I got onto my feet and the sky swung full-circle and the snow came up and crashed against my face.

Sound of engines. Two cars.

'Christ, get him up.'

I didn't want that, they could keep their bloody hands off.

'Keep your bloody hands off.'

'Anything broken?'

I got up by sliding my back against the roof of the Skoda while they stood watching me, Frome and another man.

'Has the DIF signalled yet?' I asked Frome.

'Not yet.'

'Has Rusakov signalled?'

'No.'

'Jesus,' the other man said, 'what was he driving?' He was looking at the mess that gun had made all over the Skoda. It's a bit of spook vernacular some of them affect, 'He was driving an AK-47,' that sort of thing. I asked him what his name was.' Oh, Dover, sir. You all right, are you?' He stood staring at me, bland-faced. Where did they find him, for God's sake?

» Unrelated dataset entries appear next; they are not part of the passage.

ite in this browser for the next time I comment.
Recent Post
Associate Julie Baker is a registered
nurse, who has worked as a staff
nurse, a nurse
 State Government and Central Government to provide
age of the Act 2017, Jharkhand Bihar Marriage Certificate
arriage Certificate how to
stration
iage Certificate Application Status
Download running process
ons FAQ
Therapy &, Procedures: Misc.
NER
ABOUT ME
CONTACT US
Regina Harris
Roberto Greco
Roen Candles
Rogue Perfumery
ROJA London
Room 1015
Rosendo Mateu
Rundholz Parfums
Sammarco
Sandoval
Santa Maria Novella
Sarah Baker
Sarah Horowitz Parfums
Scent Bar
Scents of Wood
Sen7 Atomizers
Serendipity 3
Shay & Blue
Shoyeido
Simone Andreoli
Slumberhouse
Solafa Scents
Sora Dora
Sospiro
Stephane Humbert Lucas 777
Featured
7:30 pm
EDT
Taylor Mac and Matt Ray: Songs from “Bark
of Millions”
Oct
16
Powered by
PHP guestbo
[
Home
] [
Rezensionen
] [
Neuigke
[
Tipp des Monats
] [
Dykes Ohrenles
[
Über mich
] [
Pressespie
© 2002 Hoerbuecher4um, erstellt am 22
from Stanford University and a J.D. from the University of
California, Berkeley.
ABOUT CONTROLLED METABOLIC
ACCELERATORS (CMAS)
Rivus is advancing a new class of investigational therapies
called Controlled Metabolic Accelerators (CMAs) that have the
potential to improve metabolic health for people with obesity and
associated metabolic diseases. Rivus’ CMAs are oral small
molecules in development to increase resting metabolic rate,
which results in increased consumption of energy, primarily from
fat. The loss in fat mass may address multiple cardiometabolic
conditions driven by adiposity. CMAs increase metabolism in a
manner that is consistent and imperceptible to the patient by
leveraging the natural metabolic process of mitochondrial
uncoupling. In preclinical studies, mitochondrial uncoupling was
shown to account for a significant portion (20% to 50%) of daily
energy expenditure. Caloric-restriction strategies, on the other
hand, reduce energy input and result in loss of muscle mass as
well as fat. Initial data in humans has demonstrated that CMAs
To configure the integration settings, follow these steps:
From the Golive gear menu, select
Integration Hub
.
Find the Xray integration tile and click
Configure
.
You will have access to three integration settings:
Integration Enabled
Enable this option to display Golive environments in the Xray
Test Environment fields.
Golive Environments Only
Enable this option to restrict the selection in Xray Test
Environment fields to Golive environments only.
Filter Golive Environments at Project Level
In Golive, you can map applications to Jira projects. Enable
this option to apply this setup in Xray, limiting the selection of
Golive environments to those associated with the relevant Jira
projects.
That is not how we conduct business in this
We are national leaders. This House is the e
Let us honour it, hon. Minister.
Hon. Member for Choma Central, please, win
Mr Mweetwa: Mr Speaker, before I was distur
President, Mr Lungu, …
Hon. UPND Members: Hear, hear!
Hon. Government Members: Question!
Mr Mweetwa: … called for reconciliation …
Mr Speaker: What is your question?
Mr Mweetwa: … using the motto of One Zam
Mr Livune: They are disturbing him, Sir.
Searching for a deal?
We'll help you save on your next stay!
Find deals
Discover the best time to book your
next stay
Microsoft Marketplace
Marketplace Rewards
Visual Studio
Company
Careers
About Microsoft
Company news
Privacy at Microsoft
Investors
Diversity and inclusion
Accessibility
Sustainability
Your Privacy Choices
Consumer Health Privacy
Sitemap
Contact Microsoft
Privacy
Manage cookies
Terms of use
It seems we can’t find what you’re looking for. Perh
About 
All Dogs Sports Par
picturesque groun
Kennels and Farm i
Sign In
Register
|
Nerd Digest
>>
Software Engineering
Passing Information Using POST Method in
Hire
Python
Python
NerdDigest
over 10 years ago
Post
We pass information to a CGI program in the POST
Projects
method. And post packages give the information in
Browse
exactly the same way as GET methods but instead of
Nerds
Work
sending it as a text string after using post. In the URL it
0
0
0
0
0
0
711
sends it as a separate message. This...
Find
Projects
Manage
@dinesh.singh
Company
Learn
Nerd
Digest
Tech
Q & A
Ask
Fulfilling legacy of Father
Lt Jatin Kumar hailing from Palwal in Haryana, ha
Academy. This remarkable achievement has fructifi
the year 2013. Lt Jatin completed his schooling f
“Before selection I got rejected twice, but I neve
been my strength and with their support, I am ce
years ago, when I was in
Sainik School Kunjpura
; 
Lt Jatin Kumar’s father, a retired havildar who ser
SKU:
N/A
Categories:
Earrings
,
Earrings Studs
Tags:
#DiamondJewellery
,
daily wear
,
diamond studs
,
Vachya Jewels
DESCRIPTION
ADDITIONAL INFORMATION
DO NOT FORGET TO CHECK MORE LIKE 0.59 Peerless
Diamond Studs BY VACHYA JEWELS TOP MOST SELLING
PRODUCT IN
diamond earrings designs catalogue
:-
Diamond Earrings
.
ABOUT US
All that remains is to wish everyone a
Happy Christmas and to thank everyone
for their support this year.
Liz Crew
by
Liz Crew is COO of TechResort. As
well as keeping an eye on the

'Which car is mine?' I asked Frome. I'd signalled him for a replacement 'Take your pick, but the Merc's more comfortable.'

It was a four-door 280 SEL, too big, less easy to hide than the shitty-looking little Trabant.

Head was throbbing. The seat-belt had snapped when we'd come down. I asked Frome, 'How serviceable is the Trab?'

'Oh, top line. She just looks like that.'

'I'll take it.'

Then I was face-down on the snow again and they were helping me up and I didn't say anything this time, we'd got a mission running and if this was the only way we could run it then all right.